The case concerns a Danish resident company that decided to close its Finnish permanent establishment (“Finnish PE”). Upon cessation of its activities, the Finnish PE incurred losses for which no relief was available in Finland. The taxpayer sought for the deduction of such losses in Denmark relying on the Marks & Spencer case law, under which the final losses of foreign subsidiaries may be taken into account in the State of the parent company (see C446/03 Marks & Spencer and, with regard to foreign PEs, C-414/06, Lidl Belgium).
Danish tax authorities denied the deduction of the losses incurred by the Finnish PE claiming that, under Danish law, such a deduction would be permitted only where the Danish taxpayer had applied for the “international joint taxation regime” (an optional regime providing for the combined taxation in Denmark, for a period of at least ten years, of all profits and losses realised by foreign subsidiaries and PEs).
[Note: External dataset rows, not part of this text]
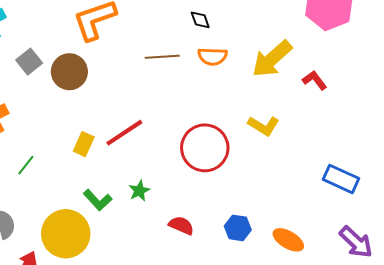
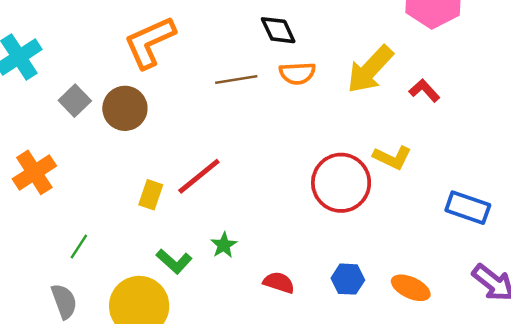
black diamond: (200, 20) -> (278, 30), size x1.4
yellow L-shape: (264, 126) -> (392, 158), moved
red circle: (205, 148) -> (341, 183), moved
green line: (26, 165) -> (79, 247), moved

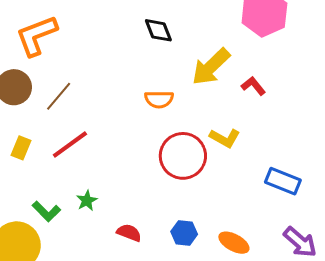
black diamond: (278, 30) -> (158, 30), moved
orange semicircle: (297, 73) -> (159, 99), moved
brown line: (236, 80) -> (59, 96), moved, turned -44
yellow rectangle: (151, 195) -> (21, 148), moved

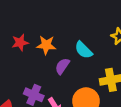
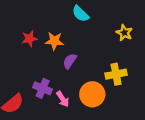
cyan semicircle: (84, 50) -> (80, 14), moved

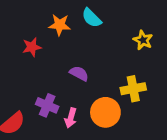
orange star: (54, 41) -> (60, 25), moved
purple semicircle: (70, 61) -> (79, 73), turned 84
pink arrow: (63, 99) -> (71, 118), turned 49

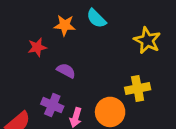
yellow star: (143, 40) -> (147, 40), size x1.4
purple semicircle: (79, 73) -> (66, 71), moved

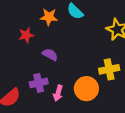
purple cross: (52, 105) -> (39, 83), turned -36

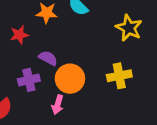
purple cross: (39, 83) -> (29, 80), moved
orange circle: (86, 89) -> (70, 79), moved

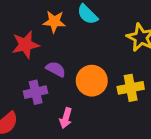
red star: (19, 35) -> (25, 45), size x1.4
orange circle: (70, 79) -> (92, 81), moved

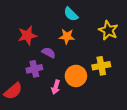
orange star: (54, 22) -> (67, 36), moved
orange circle: (92, 81) -> (76, 76), moved

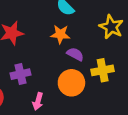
purple semicircle: (49, 53) -> (75, 54), moved
pink arrow: (56, 87) -> (38, 101), moved

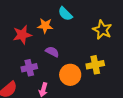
orange star: (60, 34) -> (45, 26), moved
purple semicircle: (75, 54) -> (52, 52), moved

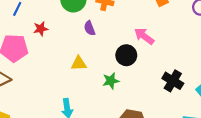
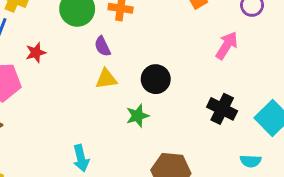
pink arrow: (144, 36) -> (227, 45), moved, turned 90
yellow triangle: (79, 63) -> (106, 79), moved

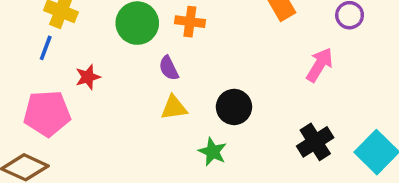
black cross: (222, 109) -> (315, 142), turned 32
green star: (137, 116) -> (213, 152), turned -30

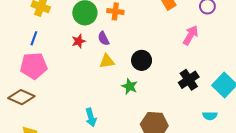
blue line: (46, 48) -> (34, 38), moved
red star: (88, 77) -> (79, 41), moved

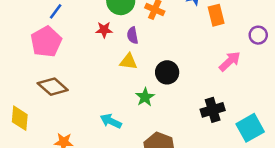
pink pentagon: (34, 66) -> (46, 42), turned 30
brown diamond: (21, 97) -> (53, 87), moved
cyan arrow: (91, 117) -> (111, 121), moved, turned 114

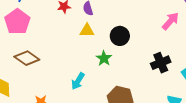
cyan arrow: (111, 121) -> (78, 81), turned -78

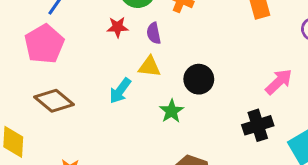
pink arrow: (170, 21) -> (279, 82), moved
cyan arrow: (78, 81) -> (120, 91), moved

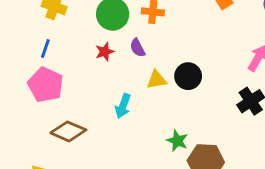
yellow triangle: (149, 67) -> (157, 80), moved
green star: (172, 111) -> (177, 141), moved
Otherwise, due to the application of the exemption method under Danish ordinary regime, income and losses attributable to foreign PEs are not taken into account for Danish tax purposes.
First, the Court holds that the Danish regime is aimed at preventing double taxation as well as, symmetrically, at preventing the double use of losses incurred by Foreign PEs. Based on the cases Nordea Bank Danmark (C-48/13) and Timac Agro Deutschland (C-388/14) foreign PEs and domestic PEs should not in principle be regarded as being in comparable situation with regard to measures aimed at preventing double taxation (para. 37). However, in relation to the prevention of the double use of losses, foreign PEs which incurred final losses must be considered as being comparable to domestic PEs (para. 38). According to the Court, such conclusion is further confirmed by the fact that national provisions aimed at the elimination of double taxation or the double use of losses tend, more generally, to ensure that taxpayers suffer an appropriate tax burden in the light of the ability to pay principle (para. 39).
Second, the Court holds that the denial to use losses of a foreign PE can be justified by the need to ensure a balanced allocation of taxing rights between Member States (§ 43); by the need to preserve the coherence of the Danish tax system (§ 51) and by the need to avoid the double use of losses (§ 52). However, the denial is not proportionate to the extent that the foreign PE incurred final losses. In such a case, indeed, the principle of the ability to pay, which underlies the exemption method applied by Denmark, is better served by requiring the State of residence of the company to take into consideration the final losses incurred by the foreign PE (para. 59).
Finally, the Court relies on its precedent in the case Marks & Spencer (C-446/03) to state that the burden of proof is on the taxpayer to provide evidence that the losses should be considered as final which is the case when (i) the foreign PE has exhausted the possibilities of taking into account the losses in its State of establishment also in relation to the taxable income of previous tax years; and (ii) where there are no possibilities to use such losses in the PE State in future years. As clarified in the case Commission v United Kingdom (C-172/13) such last requirement is met only if it is established that the foreign PE does no longer receive revenue (even for small amounts) in the State of establishment (paras. 60-64).